WEB DISCOVERIES: for teachers, parents & kids
On the news media theme, here are three web links to try:
What a neat feature! This regular column invites students to ask reporters questions about their job. Many of the questions are from high school students but there are plenty from elementary age students, too. This is a great resource for teachers and parents preparing lessons about the media. NOTE: Be sure to visit the Previous Q&A link in the top right corner dozens of interviews.
TVeyes sends you an email alert the moment any keyword is spoken on TV! What a concept! Be sure to choose your keyword carefully so you don’t get too many results! Your notification includes the name of the show, the channel and a transcript to show your word in context. TVeyes is a great example of how TV and computers are merging together.
NOTE: Recommended for advanced computer users. You will need Windows Real Media Player and/or Real Media Player (both free programs).
Do you want to hear a radio broadcast from the Philippines? The latest news in Cambodia? It’s all live and on the web 24 hours a day. Don’t worry, there are plenty of programs in English and some are just music. You may have to hunt around a bit for reliable channels but when you do, a literal world of radio adventure is at your fingertips.
WORDS OF WISDOM: “All the news (quotes) fit to print”
Newspaper reporters, radio DJs and TV correspondents share their opinions with us every day. Well, plenty of folks have opinions about them, too. They’re not always kind (!) but they’re all entertaining. Here are some diverse perspectives on the news and the people who report it.
“Don’t be afraid to make a mistake,
your readers might like it.”
William Randolph Hearst, US newspaper publisher
“Editor: a person employed by a newspaper,
whose business it is to separate the wheat from the chaff,
and to see that the chaff is printed.”
“The man who reads nothing at all is better educated
than the man who reads nothing but newspapers.”
“I do not take a single newspaper, nor read one a month,
and I feel myself infinitely the happier for it.”

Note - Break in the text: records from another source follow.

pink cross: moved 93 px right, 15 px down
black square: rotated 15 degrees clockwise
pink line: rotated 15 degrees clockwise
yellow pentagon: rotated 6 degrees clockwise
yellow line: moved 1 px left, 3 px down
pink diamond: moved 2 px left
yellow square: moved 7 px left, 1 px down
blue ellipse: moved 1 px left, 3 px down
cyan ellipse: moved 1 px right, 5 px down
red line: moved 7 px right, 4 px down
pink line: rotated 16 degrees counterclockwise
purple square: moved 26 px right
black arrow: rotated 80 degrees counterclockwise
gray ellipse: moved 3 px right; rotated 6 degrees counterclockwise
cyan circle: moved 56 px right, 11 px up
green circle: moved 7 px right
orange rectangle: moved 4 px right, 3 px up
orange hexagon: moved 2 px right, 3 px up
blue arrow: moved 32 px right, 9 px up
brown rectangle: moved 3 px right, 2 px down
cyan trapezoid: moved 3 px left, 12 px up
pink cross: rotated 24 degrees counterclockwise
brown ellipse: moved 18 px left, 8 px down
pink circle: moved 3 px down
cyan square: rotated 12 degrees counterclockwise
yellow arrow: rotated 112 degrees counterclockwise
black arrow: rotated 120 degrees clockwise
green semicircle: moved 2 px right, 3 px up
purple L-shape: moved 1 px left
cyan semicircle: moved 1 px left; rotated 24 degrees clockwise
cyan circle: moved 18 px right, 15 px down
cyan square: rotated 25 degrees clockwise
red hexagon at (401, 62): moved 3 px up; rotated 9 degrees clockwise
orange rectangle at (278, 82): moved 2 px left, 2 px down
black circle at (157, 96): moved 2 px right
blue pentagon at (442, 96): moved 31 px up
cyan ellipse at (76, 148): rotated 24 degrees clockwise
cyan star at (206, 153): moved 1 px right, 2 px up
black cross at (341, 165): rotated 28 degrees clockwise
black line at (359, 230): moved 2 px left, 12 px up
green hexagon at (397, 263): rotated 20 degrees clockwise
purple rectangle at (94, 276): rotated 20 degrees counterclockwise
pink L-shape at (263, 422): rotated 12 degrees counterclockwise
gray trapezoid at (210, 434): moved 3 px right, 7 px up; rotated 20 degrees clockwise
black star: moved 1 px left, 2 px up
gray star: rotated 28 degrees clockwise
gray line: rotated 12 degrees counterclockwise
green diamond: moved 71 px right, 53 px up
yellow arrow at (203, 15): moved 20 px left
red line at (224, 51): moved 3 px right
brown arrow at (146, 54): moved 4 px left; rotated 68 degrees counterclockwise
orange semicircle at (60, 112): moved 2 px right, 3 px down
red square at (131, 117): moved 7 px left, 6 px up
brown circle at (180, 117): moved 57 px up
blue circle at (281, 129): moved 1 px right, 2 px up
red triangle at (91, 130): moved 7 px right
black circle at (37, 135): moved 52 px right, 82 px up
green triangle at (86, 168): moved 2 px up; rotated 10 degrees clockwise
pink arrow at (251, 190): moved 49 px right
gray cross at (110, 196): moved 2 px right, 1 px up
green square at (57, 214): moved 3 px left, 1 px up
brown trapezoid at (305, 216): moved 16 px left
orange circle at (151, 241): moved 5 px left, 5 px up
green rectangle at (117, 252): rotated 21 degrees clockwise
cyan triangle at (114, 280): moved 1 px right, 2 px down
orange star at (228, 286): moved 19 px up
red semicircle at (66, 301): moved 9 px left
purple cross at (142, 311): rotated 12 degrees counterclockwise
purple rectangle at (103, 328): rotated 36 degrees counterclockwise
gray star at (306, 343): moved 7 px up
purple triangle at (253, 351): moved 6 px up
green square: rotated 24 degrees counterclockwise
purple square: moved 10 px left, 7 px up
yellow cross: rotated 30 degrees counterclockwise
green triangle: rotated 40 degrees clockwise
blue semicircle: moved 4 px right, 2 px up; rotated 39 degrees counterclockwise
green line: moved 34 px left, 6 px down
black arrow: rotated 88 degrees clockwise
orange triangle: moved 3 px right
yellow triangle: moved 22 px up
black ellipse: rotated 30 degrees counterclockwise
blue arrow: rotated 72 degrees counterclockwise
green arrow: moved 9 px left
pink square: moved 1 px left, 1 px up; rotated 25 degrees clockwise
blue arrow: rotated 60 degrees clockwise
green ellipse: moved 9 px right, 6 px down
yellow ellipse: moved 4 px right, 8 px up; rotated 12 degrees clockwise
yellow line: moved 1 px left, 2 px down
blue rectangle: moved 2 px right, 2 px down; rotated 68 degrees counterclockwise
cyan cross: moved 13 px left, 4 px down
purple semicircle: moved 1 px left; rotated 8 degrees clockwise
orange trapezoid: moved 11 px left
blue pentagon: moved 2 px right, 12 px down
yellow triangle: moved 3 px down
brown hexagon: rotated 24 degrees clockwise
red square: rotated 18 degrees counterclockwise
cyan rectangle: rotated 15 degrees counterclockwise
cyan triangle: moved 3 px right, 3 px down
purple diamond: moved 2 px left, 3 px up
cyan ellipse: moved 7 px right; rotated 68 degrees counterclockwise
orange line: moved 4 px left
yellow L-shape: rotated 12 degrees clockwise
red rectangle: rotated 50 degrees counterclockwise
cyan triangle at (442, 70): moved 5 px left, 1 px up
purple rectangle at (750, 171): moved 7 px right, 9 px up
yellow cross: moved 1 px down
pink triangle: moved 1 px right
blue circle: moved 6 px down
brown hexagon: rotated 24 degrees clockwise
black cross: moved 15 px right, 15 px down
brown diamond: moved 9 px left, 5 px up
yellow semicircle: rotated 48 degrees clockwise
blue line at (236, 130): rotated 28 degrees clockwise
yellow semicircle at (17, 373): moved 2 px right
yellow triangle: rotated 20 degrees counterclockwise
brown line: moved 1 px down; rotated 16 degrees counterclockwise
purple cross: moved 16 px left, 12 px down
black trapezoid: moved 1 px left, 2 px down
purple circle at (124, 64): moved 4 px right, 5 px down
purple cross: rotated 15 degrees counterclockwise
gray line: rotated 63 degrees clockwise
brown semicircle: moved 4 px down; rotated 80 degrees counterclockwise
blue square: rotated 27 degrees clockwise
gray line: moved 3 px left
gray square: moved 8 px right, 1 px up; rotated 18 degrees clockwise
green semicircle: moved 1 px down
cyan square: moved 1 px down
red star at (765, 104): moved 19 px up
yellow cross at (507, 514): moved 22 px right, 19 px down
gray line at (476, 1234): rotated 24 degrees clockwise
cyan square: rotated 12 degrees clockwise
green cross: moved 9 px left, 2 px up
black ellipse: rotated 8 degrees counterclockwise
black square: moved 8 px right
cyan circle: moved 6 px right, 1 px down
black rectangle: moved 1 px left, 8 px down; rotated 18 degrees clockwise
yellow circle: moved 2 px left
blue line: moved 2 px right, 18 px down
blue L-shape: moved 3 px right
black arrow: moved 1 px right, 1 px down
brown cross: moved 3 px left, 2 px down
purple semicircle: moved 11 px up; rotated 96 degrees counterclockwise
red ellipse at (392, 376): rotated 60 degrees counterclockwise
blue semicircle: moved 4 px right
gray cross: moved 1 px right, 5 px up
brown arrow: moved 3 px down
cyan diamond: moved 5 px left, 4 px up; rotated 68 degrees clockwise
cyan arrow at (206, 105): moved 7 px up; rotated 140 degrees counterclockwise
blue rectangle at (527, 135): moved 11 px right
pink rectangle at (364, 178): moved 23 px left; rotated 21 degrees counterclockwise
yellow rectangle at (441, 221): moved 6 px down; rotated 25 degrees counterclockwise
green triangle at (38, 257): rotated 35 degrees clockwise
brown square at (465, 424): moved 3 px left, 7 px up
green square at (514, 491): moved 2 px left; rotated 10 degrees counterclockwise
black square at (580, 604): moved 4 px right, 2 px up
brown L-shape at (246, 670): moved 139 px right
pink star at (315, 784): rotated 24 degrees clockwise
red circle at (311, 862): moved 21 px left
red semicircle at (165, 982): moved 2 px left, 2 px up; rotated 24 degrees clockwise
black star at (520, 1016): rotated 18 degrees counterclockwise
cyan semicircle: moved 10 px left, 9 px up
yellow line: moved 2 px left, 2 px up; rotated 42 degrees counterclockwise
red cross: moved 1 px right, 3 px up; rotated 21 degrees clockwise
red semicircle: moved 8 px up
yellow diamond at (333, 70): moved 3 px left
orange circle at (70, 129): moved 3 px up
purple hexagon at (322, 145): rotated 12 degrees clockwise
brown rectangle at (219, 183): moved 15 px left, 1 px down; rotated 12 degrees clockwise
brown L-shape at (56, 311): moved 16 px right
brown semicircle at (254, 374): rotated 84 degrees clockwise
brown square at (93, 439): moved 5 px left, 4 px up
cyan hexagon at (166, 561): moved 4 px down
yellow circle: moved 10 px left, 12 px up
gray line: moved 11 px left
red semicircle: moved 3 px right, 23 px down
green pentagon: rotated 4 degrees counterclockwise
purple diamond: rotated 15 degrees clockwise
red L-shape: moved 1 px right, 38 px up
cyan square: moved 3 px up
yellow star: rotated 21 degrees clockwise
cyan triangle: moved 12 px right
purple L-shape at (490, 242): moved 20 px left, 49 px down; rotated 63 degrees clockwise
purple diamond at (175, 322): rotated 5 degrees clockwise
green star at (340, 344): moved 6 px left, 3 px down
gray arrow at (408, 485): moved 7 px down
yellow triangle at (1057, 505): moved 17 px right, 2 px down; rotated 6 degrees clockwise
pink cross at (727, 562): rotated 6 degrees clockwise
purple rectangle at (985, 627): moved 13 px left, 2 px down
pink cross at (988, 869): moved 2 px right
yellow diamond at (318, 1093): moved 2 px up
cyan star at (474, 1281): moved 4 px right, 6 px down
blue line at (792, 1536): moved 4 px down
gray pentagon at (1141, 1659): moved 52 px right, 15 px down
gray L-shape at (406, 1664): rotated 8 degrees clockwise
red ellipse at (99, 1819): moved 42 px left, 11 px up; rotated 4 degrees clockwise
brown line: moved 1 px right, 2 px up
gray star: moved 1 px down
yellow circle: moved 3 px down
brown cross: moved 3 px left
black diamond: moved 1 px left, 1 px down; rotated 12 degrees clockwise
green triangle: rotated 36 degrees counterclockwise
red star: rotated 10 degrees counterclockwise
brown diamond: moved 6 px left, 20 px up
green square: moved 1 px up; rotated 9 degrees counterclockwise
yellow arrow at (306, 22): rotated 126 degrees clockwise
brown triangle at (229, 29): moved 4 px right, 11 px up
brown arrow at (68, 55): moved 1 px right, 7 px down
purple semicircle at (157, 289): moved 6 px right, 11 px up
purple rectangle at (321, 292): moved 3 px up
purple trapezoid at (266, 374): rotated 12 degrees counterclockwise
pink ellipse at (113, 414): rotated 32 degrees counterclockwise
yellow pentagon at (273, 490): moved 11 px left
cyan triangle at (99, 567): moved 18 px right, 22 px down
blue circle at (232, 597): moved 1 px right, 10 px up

“There was a time when the reader of an unexciting newspaper would remark, ‘How dull is the world today!’
Nowadays he says, ‘What a dull newspaper!'”
Daniel Boorstin, The Image
“Oil prices have fallen lately.
We include this news for the benefit of gas stations,
which otherwise wouldn’t learn of it for six months.”
Bill Tammeus, Toronto’s National Newspaper
“Trying to determine what is going on in the world
by reading newspapers
is like trying to tell the time
by watching the second hand of a clock.”
“The conflict between the men who make and the men who report the news is as old as time. In the old days, the reporters or couriers of bad news were often put to the gallows; now they are given the Pulitzer Prize, but the conflict goes on.”
James Reston, US Journalist
“For most folks, no news is good news;
for the press, good news is not news.”